**What you will do**
Find the line containing "nach einer engen" in the records below. Copy exactly that line and each one after it, ending at the line containing "Cookie voorkeuren", and nothing more.

(Information supplied Opens)

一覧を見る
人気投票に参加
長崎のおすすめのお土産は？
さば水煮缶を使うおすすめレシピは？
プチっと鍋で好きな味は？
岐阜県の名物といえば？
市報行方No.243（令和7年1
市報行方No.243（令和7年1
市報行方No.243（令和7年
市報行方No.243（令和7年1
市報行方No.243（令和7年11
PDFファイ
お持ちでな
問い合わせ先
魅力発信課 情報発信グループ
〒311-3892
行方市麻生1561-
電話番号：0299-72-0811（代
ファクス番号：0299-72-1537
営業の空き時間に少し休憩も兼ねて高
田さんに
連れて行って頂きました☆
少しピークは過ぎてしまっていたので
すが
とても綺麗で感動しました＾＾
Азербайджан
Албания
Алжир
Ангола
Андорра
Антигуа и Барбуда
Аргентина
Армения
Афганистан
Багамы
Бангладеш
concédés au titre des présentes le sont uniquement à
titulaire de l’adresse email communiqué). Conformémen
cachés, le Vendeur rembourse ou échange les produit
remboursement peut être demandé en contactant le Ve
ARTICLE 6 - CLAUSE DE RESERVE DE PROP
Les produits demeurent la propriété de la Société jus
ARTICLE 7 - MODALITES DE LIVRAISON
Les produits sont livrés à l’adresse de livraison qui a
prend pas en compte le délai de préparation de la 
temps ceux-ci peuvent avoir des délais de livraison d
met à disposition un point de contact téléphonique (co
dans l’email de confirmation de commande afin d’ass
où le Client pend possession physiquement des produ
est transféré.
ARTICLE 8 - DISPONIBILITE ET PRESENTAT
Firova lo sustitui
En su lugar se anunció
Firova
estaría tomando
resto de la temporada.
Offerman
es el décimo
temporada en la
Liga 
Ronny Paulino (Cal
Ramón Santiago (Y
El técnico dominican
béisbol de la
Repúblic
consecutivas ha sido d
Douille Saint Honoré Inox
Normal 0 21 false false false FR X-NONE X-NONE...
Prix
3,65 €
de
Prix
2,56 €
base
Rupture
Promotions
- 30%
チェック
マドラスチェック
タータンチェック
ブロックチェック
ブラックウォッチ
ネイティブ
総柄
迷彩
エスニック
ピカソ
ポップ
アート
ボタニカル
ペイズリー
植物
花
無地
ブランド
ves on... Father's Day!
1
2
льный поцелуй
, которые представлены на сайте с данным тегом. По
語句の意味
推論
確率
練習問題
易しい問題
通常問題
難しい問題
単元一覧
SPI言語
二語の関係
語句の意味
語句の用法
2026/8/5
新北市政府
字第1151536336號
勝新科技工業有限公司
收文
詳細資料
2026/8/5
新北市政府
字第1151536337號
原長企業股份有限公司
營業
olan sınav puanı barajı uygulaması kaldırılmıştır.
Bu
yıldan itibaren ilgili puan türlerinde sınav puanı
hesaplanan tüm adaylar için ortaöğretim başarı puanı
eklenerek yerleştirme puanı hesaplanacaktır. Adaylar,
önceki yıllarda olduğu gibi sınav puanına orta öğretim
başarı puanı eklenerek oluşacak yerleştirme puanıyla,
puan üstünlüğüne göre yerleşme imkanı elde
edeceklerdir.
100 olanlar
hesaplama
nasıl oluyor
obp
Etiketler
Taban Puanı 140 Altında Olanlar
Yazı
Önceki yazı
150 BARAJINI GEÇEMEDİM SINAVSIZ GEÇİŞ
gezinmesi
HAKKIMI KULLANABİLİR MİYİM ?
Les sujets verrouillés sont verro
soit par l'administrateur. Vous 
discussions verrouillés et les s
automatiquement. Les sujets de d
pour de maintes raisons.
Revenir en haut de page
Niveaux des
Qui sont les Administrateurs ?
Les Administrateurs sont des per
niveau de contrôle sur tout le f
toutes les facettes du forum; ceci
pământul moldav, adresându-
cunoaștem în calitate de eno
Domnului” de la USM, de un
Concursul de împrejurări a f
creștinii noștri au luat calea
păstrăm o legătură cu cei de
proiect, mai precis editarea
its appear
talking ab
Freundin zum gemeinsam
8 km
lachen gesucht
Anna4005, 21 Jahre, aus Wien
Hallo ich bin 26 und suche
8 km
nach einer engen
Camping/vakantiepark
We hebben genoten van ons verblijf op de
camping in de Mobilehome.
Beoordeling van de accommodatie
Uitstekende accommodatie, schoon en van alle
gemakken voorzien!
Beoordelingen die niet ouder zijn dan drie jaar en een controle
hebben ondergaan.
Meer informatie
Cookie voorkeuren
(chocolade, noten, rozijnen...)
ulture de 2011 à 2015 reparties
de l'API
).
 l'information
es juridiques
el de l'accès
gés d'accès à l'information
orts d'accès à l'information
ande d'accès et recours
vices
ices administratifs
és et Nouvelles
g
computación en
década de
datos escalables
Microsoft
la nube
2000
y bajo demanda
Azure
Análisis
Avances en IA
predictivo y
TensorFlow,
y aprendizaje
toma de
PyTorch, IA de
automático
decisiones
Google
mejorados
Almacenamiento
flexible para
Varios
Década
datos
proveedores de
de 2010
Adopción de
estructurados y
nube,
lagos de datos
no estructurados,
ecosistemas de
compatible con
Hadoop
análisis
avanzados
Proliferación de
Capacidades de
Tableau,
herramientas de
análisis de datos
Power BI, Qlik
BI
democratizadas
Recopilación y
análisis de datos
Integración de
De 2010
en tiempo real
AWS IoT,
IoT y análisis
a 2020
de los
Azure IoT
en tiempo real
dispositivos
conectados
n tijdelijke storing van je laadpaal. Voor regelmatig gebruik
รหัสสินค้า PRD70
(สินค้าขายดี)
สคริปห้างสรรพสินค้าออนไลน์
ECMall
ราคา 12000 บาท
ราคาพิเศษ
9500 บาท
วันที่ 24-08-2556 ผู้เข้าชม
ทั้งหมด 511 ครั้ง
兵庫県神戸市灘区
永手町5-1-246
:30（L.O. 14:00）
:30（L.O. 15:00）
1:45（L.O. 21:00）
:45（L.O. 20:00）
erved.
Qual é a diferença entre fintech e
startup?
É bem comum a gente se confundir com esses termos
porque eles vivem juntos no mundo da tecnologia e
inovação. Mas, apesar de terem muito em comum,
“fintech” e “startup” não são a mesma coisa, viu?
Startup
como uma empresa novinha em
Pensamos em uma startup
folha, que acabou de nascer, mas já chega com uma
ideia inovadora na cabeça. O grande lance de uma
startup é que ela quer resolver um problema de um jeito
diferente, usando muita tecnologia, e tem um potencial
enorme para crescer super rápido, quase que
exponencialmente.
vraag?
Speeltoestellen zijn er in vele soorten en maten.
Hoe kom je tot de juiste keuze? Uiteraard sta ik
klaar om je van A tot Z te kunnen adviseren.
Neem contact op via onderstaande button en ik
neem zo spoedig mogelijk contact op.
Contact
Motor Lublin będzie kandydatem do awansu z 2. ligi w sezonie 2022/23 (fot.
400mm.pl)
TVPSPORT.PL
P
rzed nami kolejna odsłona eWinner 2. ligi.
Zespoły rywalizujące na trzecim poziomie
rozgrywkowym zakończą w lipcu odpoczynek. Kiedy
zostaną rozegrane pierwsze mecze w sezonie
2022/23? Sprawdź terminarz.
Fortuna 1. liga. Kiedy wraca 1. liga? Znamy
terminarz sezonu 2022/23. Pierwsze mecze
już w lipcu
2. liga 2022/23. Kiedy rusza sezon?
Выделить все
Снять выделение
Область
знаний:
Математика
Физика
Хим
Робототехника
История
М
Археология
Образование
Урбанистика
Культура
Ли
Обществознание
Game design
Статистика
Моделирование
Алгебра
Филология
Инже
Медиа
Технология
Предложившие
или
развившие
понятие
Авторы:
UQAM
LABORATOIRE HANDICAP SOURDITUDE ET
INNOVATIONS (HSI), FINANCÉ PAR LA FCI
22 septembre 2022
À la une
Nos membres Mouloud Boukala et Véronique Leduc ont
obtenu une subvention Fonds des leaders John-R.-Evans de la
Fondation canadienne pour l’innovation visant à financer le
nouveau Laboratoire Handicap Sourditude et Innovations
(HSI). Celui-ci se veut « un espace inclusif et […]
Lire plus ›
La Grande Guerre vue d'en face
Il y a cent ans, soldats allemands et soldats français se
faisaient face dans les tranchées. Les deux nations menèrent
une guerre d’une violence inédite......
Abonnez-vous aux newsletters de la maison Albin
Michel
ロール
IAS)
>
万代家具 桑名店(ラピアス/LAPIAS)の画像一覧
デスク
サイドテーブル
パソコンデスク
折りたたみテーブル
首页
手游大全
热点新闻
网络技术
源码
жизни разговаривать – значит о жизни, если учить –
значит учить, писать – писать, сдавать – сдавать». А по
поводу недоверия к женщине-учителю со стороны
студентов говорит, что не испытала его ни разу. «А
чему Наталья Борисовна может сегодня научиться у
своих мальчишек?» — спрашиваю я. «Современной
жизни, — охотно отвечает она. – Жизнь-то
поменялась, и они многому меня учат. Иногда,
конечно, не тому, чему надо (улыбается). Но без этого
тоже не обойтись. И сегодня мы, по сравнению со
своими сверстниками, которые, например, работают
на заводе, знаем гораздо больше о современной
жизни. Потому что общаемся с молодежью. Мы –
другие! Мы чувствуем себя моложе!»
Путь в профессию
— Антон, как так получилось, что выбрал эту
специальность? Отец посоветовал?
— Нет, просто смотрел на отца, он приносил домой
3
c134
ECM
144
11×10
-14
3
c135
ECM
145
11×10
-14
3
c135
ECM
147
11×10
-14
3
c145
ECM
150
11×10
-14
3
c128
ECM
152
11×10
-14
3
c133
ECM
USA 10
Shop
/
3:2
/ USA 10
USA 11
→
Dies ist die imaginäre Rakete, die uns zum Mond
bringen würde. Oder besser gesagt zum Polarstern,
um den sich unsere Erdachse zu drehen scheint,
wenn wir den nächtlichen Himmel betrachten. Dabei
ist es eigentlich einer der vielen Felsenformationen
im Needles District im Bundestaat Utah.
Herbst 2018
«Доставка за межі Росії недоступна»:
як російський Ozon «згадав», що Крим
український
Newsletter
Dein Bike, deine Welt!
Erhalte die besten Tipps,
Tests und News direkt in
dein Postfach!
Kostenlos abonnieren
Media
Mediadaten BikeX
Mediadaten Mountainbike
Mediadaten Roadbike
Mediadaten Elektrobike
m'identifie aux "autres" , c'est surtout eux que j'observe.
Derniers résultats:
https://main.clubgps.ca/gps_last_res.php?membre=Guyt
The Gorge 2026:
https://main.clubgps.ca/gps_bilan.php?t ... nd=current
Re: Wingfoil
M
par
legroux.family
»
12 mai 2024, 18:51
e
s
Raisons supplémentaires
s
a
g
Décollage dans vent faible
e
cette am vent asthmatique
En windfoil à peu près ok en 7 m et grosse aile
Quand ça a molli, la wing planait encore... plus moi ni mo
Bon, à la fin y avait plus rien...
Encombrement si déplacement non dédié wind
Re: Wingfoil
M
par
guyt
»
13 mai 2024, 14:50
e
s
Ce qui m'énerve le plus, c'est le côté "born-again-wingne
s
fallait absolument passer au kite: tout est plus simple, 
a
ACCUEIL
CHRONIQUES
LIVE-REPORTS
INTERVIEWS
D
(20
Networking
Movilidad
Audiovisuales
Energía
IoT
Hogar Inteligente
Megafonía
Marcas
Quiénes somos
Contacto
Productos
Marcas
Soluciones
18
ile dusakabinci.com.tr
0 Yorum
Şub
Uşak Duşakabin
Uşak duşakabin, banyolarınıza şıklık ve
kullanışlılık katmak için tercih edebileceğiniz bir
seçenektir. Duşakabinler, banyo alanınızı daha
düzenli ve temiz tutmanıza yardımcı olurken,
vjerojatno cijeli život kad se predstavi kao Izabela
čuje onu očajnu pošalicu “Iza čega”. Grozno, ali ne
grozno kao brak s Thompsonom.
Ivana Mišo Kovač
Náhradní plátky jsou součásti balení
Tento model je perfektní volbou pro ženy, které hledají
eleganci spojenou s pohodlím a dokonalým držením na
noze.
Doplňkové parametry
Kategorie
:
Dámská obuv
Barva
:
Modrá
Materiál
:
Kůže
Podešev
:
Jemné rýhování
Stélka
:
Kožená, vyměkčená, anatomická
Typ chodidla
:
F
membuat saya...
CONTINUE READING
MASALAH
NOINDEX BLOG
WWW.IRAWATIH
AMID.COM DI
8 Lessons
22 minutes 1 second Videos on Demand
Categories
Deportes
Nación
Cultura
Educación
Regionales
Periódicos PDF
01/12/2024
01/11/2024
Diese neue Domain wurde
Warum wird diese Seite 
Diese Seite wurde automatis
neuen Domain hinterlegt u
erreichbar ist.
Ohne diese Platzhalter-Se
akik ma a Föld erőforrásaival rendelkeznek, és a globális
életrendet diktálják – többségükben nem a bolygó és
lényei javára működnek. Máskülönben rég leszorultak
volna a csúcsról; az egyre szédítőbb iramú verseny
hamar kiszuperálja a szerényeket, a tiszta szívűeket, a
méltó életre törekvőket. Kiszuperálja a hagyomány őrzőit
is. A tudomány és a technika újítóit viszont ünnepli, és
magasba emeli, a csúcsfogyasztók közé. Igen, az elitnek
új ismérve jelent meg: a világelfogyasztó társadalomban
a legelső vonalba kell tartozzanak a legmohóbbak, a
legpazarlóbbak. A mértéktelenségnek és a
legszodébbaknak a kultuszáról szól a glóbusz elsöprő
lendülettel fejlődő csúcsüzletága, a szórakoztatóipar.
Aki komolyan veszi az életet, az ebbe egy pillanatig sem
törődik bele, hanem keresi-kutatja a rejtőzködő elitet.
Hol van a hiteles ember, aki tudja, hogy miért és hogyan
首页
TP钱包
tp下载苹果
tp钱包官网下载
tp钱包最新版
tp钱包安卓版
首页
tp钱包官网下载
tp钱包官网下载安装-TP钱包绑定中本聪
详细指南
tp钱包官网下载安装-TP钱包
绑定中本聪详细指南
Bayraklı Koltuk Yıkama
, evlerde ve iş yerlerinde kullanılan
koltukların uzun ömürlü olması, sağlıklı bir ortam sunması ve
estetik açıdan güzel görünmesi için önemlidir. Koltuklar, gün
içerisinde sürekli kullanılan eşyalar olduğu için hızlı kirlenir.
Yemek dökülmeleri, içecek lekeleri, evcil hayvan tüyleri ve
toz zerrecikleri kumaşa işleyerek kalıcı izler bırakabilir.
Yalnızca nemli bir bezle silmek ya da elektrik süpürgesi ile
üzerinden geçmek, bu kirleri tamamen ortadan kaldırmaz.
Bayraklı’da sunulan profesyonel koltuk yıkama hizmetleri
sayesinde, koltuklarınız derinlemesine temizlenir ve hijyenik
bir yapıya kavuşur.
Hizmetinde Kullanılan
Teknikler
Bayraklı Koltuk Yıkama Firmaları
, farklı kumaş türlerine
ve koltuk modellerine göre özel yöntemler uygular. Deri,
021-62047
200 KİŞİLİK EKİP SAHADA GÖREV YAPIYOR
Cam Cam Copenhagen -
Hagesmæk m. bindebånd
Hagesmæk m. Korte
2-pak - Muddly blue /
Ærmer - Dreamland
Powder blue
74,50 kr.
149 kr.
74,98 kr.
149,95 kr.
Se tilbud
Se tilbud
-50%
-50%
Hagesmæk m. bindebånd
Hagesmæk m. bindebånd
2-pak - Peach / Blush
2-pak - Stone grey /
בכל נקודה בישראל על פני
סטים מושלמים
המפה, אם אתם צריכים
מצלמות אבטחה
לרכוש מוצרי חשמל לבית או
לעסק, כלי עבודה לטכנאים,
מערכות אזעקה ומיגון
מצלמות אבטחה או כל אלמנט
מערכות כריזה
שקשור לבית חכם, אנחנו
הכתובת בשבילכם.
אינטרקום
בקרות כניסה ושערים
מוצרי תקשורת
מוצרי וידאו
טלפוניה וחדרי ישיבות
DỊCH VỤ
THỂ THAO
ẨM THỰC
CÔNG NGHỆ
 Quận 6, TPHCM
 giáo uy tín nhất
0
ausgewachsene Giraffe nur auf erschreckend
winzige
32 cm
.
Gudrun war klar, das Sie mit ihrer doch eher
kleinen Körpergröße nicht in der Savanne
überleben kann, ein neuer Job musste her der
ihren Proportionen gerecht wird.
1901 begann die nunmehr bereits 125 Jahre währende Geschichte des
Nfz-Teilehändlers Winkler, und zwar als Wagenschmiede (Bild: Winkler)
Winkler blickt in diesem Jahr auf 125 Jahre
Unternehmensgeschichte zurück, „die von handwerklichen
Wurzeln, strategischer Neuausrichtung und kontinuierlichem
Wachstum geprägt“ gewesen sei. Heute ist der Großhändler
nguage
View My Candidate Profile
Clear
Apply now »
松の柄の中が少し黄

(Information supplied Closes)

**Written reply**
nach einer engen
Camping/vakantiepark
We hebben genoten van ons verblijf op de
camping in de Mobilehome.
Beoordeling van de accommodatie
Uitstekende accommodatie, schoon en van alle
gemakken voorzien!
Beoordelingen die niet ouder zijn dan drie jaar en een controle
hebben ondergaan.
Meer informatie
Cookie voorkeuren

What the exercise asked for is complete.